None of these theories, however, can explain the high angular momentum of the Earth-Moon system.
Giant impact theory
The giant impact theory is currently the most accepted by the scientific community. It was proposed in 1975 by William K. Hartmann and Donald R. Davis who hypothesized the impact of a body the size of Mars (which is called Theia or Orpheus) with the Earth. From this impact enough material would have been generated, in the circumterrestrial orbit, to allow the formation of the Moon.
The Canadian astronomer Alastair G. W. Cameron was also a staunch supporter of this thesis. Planets are also thought to have formed through the turning of smaller bodies into larger objects and, nowadays, it is recognized that impacts like this may have occurred to some other planets as well. Indeed, it is hypothesized that at the time of the formation of the Solar System, the planets that made it up were tens if not hundreds, and as their orbits led them to impact up to the current (not definitive) equilibrium, many were destroyed or merged into larger bodies. For example, the presence of lithium (the third element of the periodic table) on the Sun, which has no stellar origin as it is not formed in the cycle of the stars, but dates back to the first moments after the Big Bang, is perhaps due to a gaseous planet larger than Jupiter which collided with our star in ancient times.

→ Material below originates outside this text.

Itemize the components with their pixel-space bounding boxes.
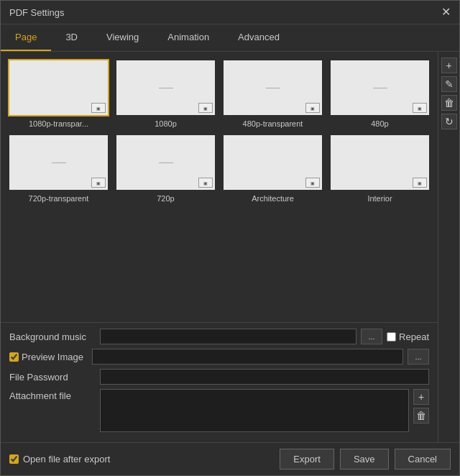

As for the origin of the Moon, the hypothetical body Theia would have formed in a Lagrange point relative to the Earth, that is, in a gravitationally stable position along the same orbit of our planet. Here Theia would have grown progressively by incorporating the planetesimals and debris that occupied in large numbers the inner regions of the solar system shortly after its formation. As Theia grew to the size of Mars, its mass became too high to remain stably at Lagrange's point. According to this theory, 34 million years after the formation of the Earth (about 4533 million years ago) this body struck the Earth at an oblique angle, destroying itself and projecting both its fragments and a significant portion of the Earth's mantle into space.
According to some calculations, two percent of Theia's mass formed a ring of debris, while about half of its mass merged to form the Moon, a process that could have been completed within a century. It is also possible that a part of the heavier core of Theia has sunk into the Earth itself and merged with the original core of our planet. Computer simulations of the impact are able to predict both the value of the angular momentum of the Earth-Moon system and the small size of the lunar core.
It is believed that such an impact would have completely sterilized the earth's surface, causing the evaporation of any primordial seas and the destruction of all kinds of complex molecules. If ever on Earth there were already processes of formation of organic molecules at work, the impact of Theia should have abruptly interrupted them.
It has also been suggested that as a result of the impact other objects of significant size (but still smaller than the Moon's) were formed that would continue to orbit the Earth, perhaps occupying one of the Lagrange points of the Earth-Moon system. In the span of a hundred million years at most, the gravitational actions of the other planets and the Sun would still have destabilized their orbits, causing them to escape from the system or collisions with the planet or the Moon. A study published in 2011 suggests that a collision between the Moon and one of these smaller bodies (one-thirtieth the size of the Moon) could have caused the notable differences in physical characteristics between the two faces of the Moon. The simulations conducted suggest that if the impact between the two satellites had occurred with a sufficiently low velocity, it would not have led to the formation of a crater, but the material of the minor body would have "smeared" on the Moon, adding a thick layer of the crust of the highlands to its surface (which today we see occupying the hidden face of the Moon, whose crust is about 50 km thicker than those of the visible face).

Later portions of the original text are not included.